Timing and Manner of Disclosures

Unless otherwise indicated above, the plan-related and investment-related disclosures required by the Participant Disclosure Regulation must be provided on or before the date on which a participant can first direct his or her investments, and at least annually thereafter. If there is a change to this information, the Plan generally must furnish each participant a description of the change at least 30 days, but not more than 90 days, in advance of the effective date of such change. Disclosures relating to administrative expenses and individual expenses that are actually charged to the account of a participant must be provided on a quarterly basis within 45 days after the end of the quarter.

For calendar-year Plans, the initial disclosures of plan-related and investment-related expenses must be furnished by August 30, 2012 and the first quarterly statement must be furnished by November 14, 2012 (i.e., 45 days after the end of the third quarter). This first quarterly statement need only reflect the fees and expenses deducted from a participant’s account during the July through September quarter to which the statement relates.

As noted above, under the regulation certain information must be furnished through a website.
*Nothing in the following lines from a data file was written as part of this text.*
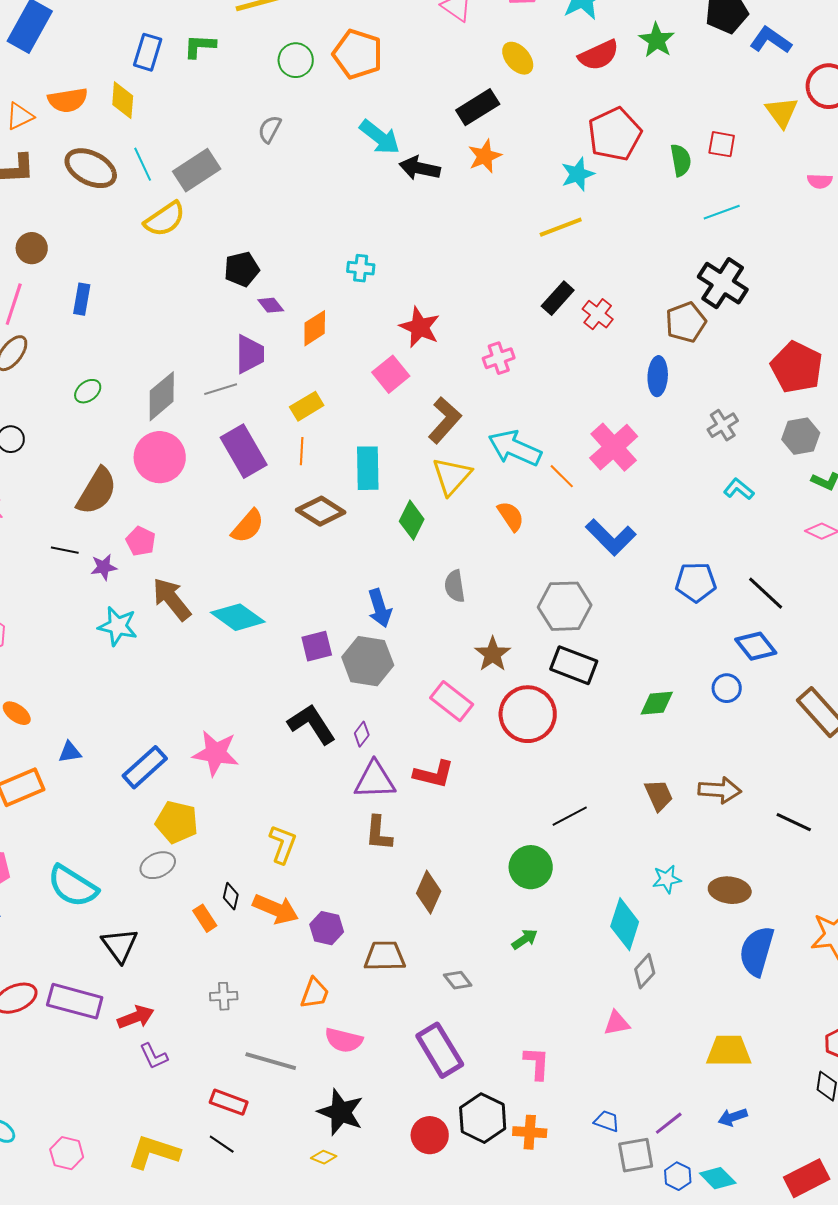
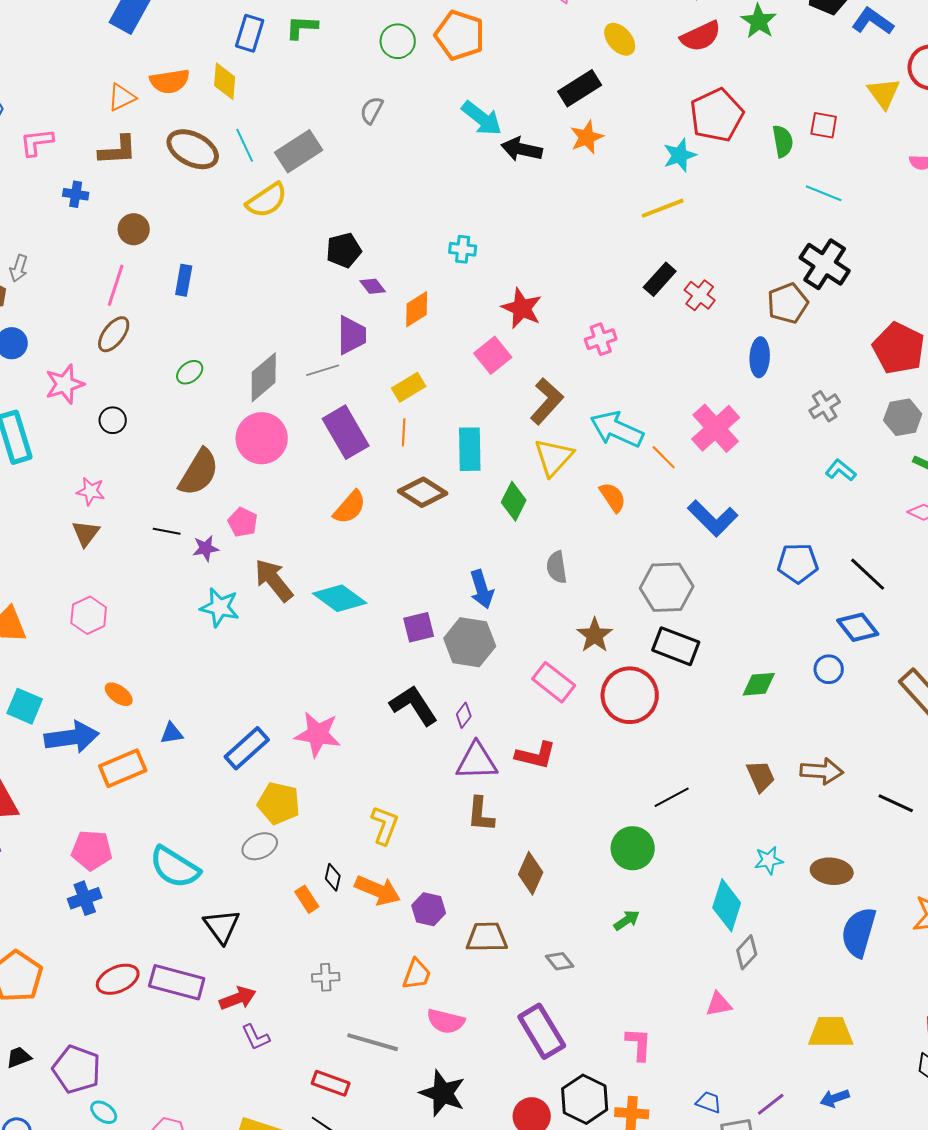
cyan line: (722, 212) -> (824, 193), turned 42

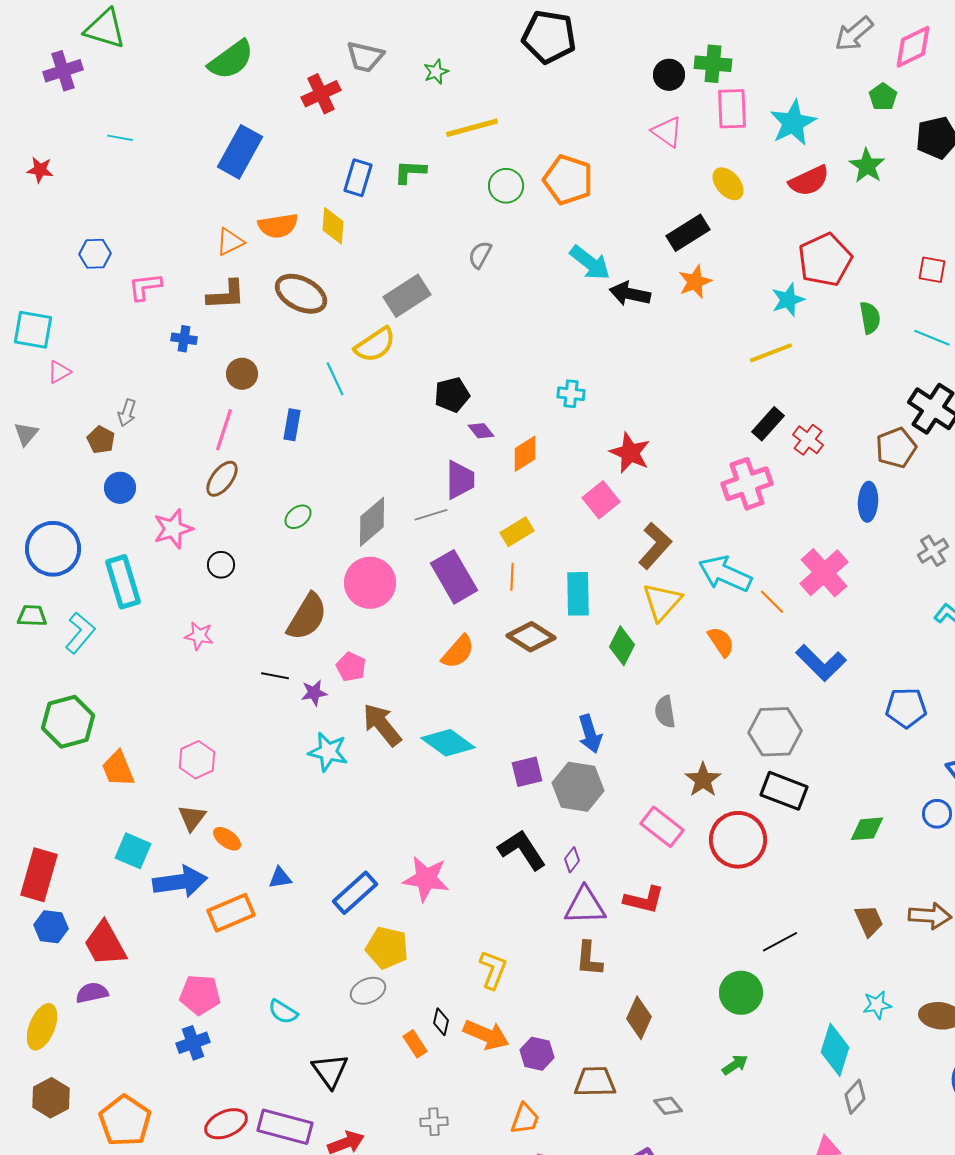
green semicircle: (783, 141) -> (870, 318), moved
cyan line: (245, 145) -> (335, 379), moved
pink cross: (601, 339) -> (747, 484), moved, size x1.6
brown triangle: (86, 533) -> (192, 818), moved
cyan semicircle: (175, 867) -> (283, 1012), size x0.6

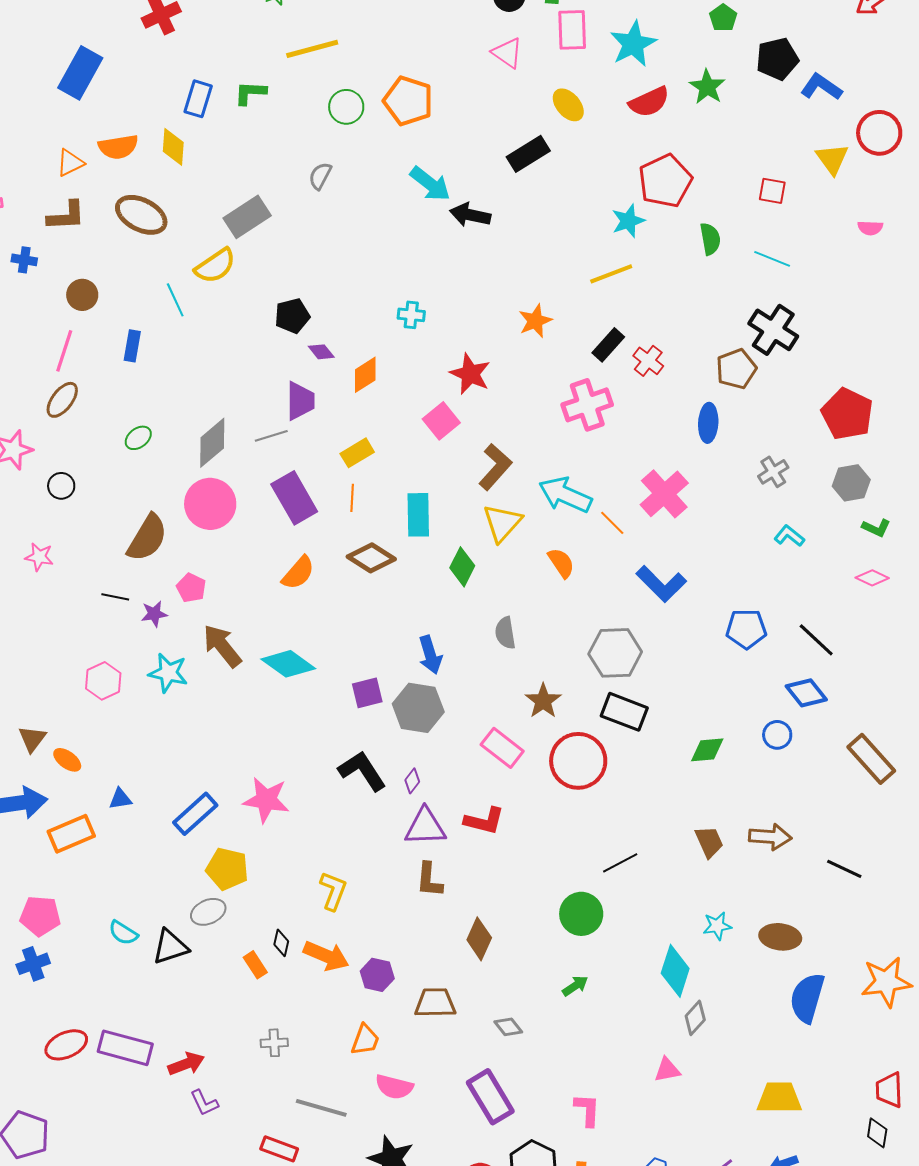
orange star: (695, 282) -> (535, 321), moved
pink hexagon: (197, 760) -> (103, 681), moved
black triangle: (330, 1071) -> (170, 947), moved, turned 48

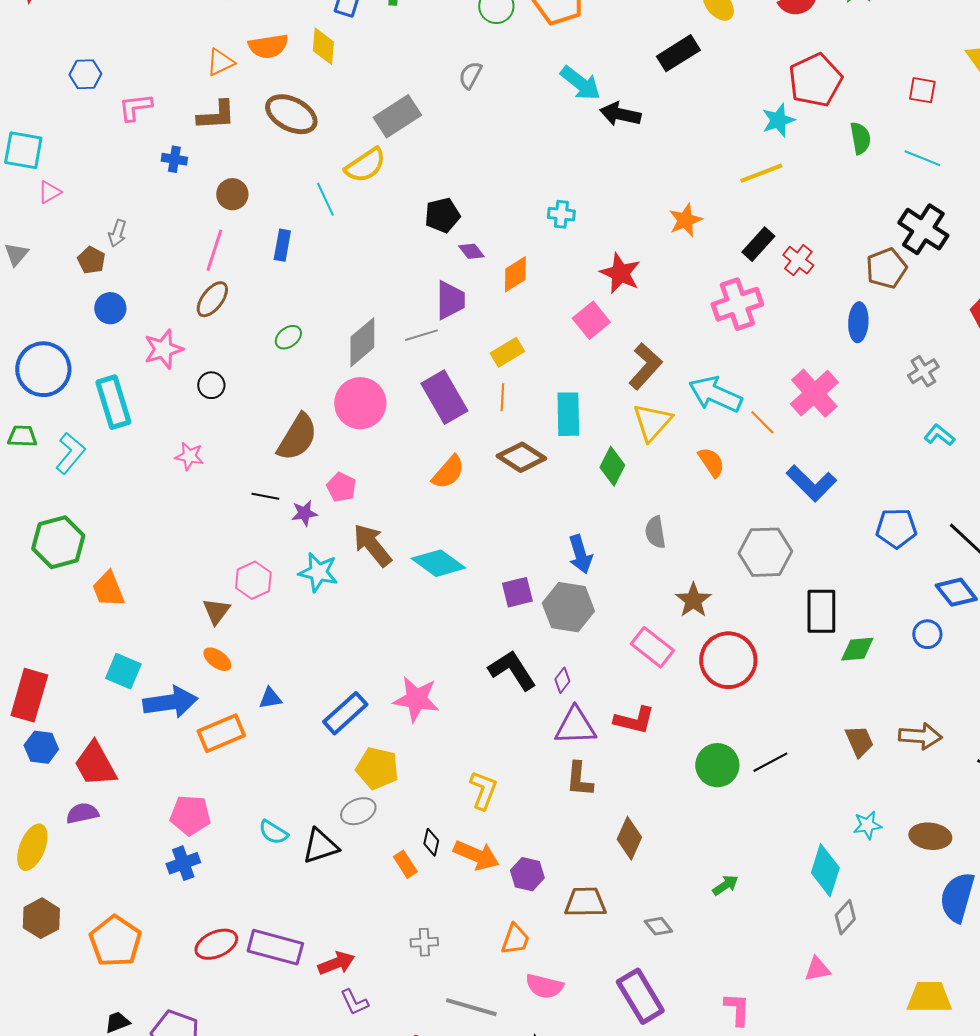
black rectangle: (624, 712) -> (821, 611), moved, turned 69
brown triangle: (32, 739) -> (216, 611), moved
green circle: (581, 914) -> (717, 765), moved

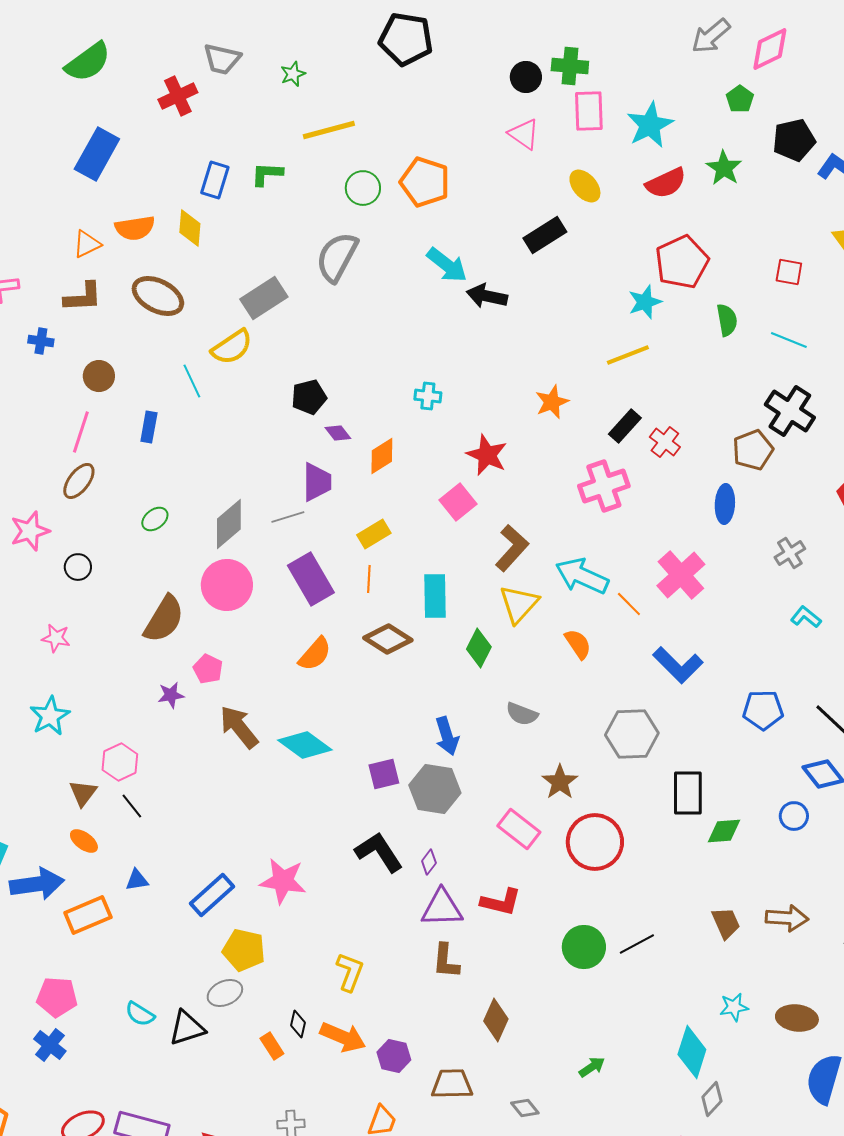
gray semicircle: (470, 75) -> (337, 257), size x1.8
black line: (265, 496) -> (132, 806), moved, turned 40
gray semicircle: (655, 532) -> (522, 714), turned -60
cyan star: (318, 572) -> (50, 716), moved, turned 30
blue cross: (183, 863) -> (50, 1045), turned -32

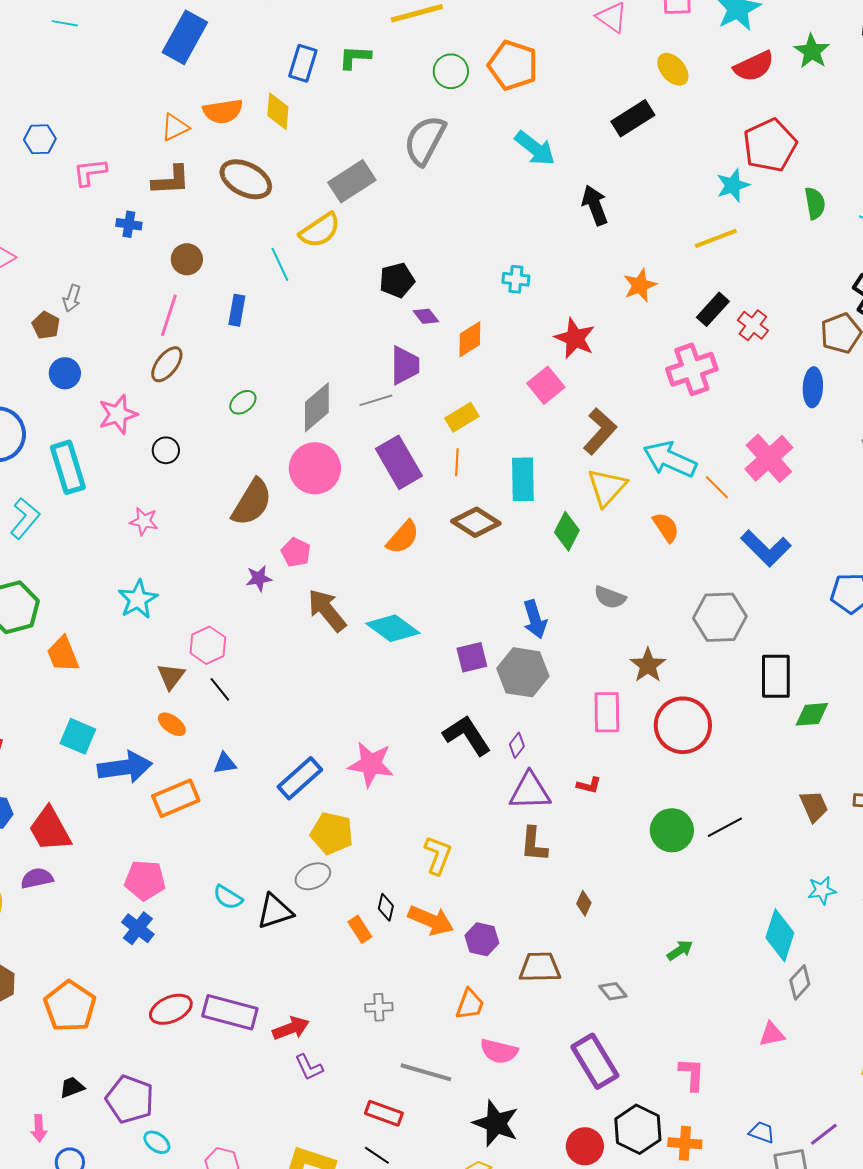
black arrow: (487, 296) -> (595, 205), moved, turned 57
pink rectangle: (519, 829) -> (607, 712), turned 51
red L-shape: (501, 902) -> (589, 785), size x0.6
brown diamond: (496, 1020) -> (584, 903), size x0.6

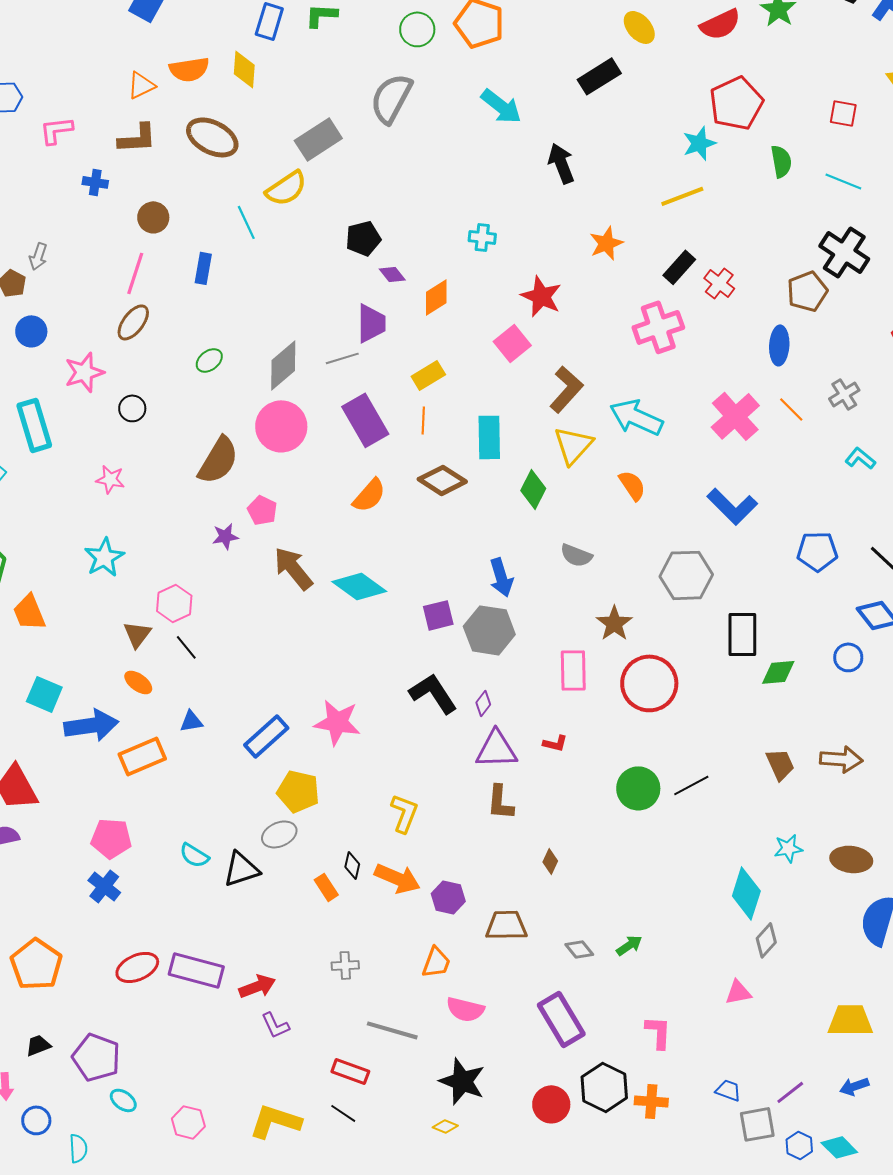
orange line: (717, 487) -> (791, 409), moved
green arrow: (680, 950) -> (629, 945), moved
Other disclosures required by the regulation may be provided electronically under DOL rules applicable to ERISA disclosures generally (e.g., in furnishing summary plan descriptions), or consistent with guidance provided by the DOL specifically for purposes of the Participant Disclosure Regulation.

Consequences of Non-Compliance

Under ERISA, Plan Fiduciaries are required to act prudently and for the exclusive benefit of Plan participants. In the DOL’s view, the Plan administrator of a Plan that permits participants to direct investments will be in compliance with these ERISA fiduciary duties only if the requirements of the Participant Disclosure Regulation are satisfied. If those requirements are not satisfied, the Plan administrator could become liable for, e.g., investment losses incurred by a participant as a result of that noncompliance.